__DIRECTIONS FOR THIS TASK__. Beginning with the line where "Libertatea Mișcării" appears, repeat every remaining line of the entries exactly, the last line included.

__EXTRACTED RECORDS__.
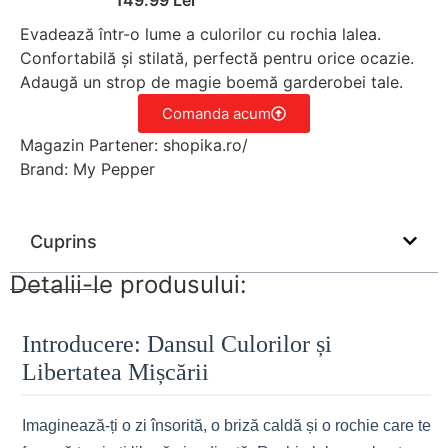
Evadează într-o lume a culorilor cu rochia lalea.
Confortabilă și stilată, perfectă pentru orice ocazie.
Adaugă un strop de magie boemă garderobei tale.
Comanda acum
Magazin Partener: shopika.ro/
Brand: My Pepper
Cuprins
Detalii-le produsului:
Introducere: Dansul Culorilor și
Libertatea Mișcării
Imaginează-ți o zi însorită, o briză caldă și o rochie care te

__ANSWER TO THIS TASK__.
Libertatea Mișcării
Imaginează-ți o zi însorită, o briză caldă și o rochie care te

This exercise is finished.